Significance Testing vs Effect Size Estimation
The two approaches outlined here - testing the null hypothesis of no effect and estimating the size of the effect - are closely connected. A study that yields a p-value of precisely .05 will yield a 95% confidence interval that begins (or ends) precisely at zero. A study that yields a p-value of precisely .01 will yield a 99% confidence interval that begins (or ends) precisely at zero. In this sense, reporting an effect size with corresponding confidence intervals can serve as a surrogate for tests of significance (if the confidence interval does not include the nil effect, the study is statistically significant) with the effect size approach focusing attention on the relevant issue. However, by shifting the focus of a report away from significance tests and toward the effect size estimate we ensure a number of important advantages.
First, effect size focuses attention on the key issue. Usually, researchers and clinicians care about the size of the effect and the issue of whether or not the effect is nil is of relatively minor interest. For example, the clinician might recommend a drug, despite its potential for side effects, if he felt comfortable that it increased remission rate by some specific amount such as 20% or 30% or 40%. Merely knowing that it increased the rate by some amount exceeding zero is of little import.
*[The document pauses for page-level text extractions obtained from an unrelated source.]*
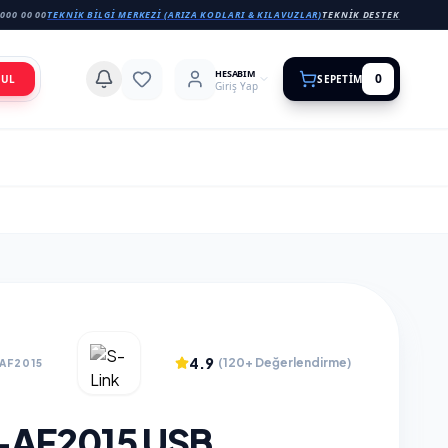
000 00 00
TEKNIK BILGI MERKEZI (ARIZA KODLARI & KILAVUZLAR)
TEKNIK DESTEK
HESABIM
0
BUL
SEPETIM
Giriş Yap
4.9
(120+ Değerlendirme)
AF2015
-AF2015 USB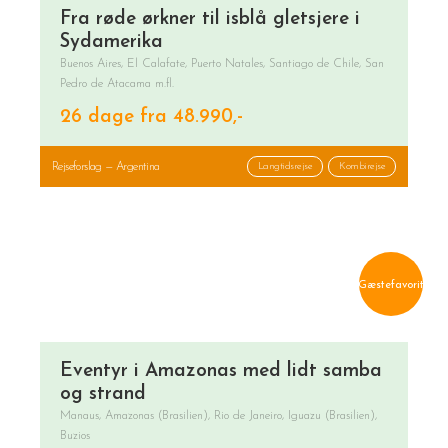
Fra røde ørkner til isblå gletsjere i
Sydamerika
Buenos Aires, El Calafate, Puerto Natales, Santiago de Chile, San
Pedro de Atacama m.fl.
26 dage fra 48.990,-
Rejseforslag — Argentina
Langtidsrejse
Kombirejse
Gæstefavorit
Eventyr i Amazonas med lidt samba
og strand
Manaus, Amazonas (Brasilien), Rio de Janeiro, Iguazu (Brasilien),
Buzios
The effect size with confidence intervals focuses attention on the key index (how large is the effect) while providing likely boundaries for the lower and upper limits of the true effect size in the population.
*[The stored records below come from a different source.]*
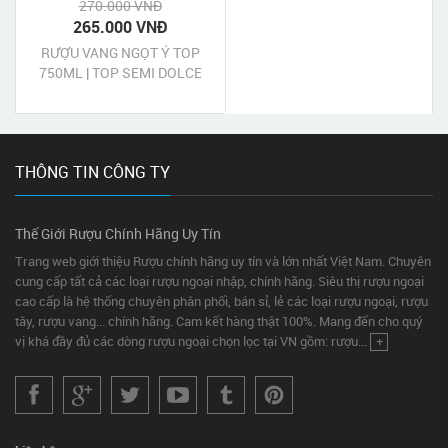
270.000 VNĐ
265.000 VNĐ
RƯỢU VANG NGỌT Ý TOP
750ML | TOP SEMI DOLCE
750ML
THÔNG TIN CÔNG TY
Thế Giới Rượu Chính Hãng Uy Tín
Trang web giới thiệu Rượu chính hãng uy tín và lớn nhất Việt Nam. Chuyên
cung cấp tất cả các loại rượu ngoại nhập, chính hãng. Siêu thị rượu ngoại
cao cấp là hệ thống chuyên phân phối, bán sỉ, lẻ các loại rượu ngoại, rượu
tây, rượu vang... chính hãng. Cam kết hàng thật 100%. Mang đến cho quý
vị khá đầy đủ các dòng rượu ngoại chọn lọc tại VN gồm: rượu...
+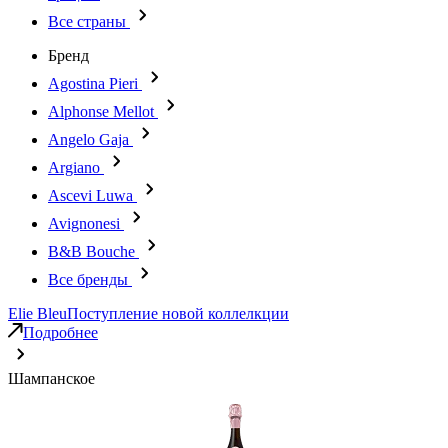
Все страны
Бренд
Agostina Pieri
Alphonse Mellot
Angelo Gaja
Argiano
Ascevi Luwa
Avignonesi
B&B Bouche
Все бренды
Elie Bleu
Поступление новой коллелкции
Подробнее
Шампанское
Second, the focus on effect size rather than statistical significance helps the researcher and the reader to avoid some mistakes that are common (indeed ubiquitous) in the interpretation of significance tests. Since researchers primarily care about the size of the effect (and not whether or not the effect is nil) they tend to interpret the results of a significance test as though these results were an indication of effect size. For example, a p-value of .001 is assumed to reflect a large effect while a p-value of .05 is assumed to reflect a moderate effect. This is inappropriate because the p-value is a function of sample size as well as effect size. Often, the non-significant p-value is assumed to indicate that the treatment has been proven ineffective. In fact, a non-significant p-value could reflect the fact that the treatment is not effective but could just as easily reflect the fact that the study was under-powered.
If power analysis is the logical precursor to a study that will test the null hypothesis, then precision analysis is the logical precursor to a study that will be used to estimate the size of a treatment effect. This program allows the researcher to take account of both.